#### Material provided:
Segment Open

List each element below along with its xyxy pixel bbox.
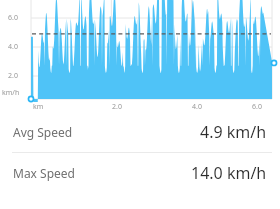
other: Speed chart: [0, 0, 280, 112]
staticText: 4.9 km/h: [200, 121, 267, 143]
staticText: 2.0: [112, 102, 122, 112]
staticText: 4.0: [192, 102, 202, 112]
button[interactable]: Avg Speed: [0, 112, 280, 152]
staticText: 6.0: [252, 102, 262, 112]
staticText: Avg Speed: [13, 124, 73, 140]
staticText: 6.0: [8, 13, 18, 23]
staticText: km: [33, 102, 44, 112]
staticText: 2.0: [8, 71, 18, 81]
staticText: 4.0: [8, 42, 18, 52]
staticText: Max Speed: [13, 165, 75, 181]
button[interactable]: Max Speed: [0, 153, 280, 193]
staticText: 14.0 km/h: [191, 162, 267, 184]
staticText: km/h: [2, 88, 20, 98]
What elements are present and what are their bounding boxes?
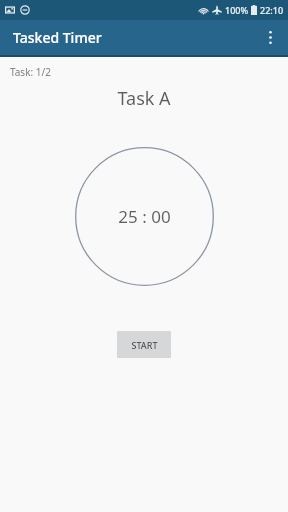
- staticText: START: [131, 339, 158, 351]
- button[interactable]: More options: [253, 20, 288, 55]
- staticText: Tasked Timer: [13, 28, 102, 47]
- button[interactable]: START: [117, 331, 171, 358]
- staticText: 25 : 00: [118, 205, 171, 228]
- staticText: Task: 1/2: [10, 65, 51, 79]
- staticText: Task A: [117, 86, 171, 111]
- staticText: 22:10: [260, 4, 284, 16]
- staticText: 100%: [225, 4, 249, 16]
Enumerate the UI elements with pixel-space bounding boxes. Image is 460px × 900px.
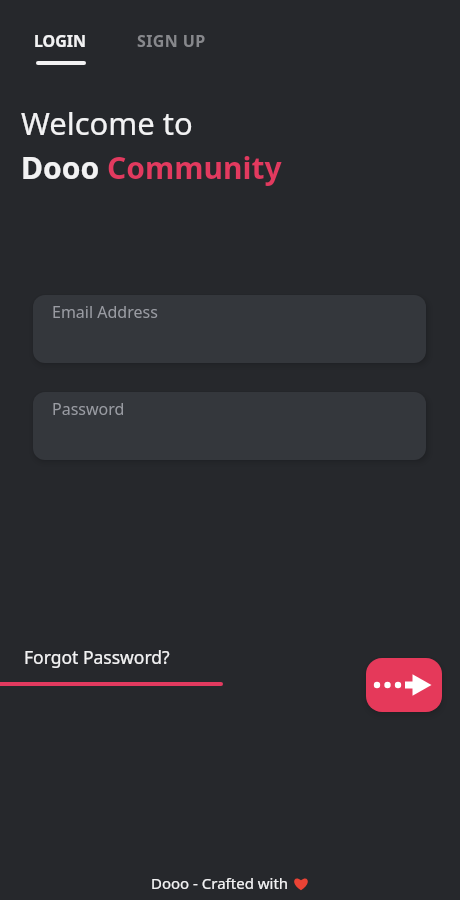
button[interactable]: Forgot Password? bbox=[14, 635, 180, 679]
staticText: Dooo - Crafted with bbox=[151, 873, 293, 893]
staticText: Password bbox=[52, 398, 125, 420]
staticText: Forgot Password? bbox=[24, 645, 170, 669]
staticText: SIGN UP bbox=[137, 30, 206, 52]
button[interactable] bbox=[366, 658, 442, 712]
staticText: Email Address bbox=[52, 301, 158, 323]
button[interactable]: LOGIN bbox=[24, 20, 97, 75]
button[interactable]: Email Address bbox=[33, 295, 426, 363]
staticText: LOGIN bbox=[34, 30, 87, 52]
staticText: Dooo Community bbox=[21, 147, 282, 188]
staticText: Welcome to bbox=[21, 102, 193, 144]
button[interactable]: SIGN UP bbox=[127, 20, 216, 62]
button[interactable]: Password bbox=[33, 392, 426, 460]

Segment Closed

The lines that mention the word "Email" should be pulled from the records above.

staticText: Email Address bbox=[52, 301, 158, 323]
button[interactable]: Email Address bbox=[33, 295, 426, 363]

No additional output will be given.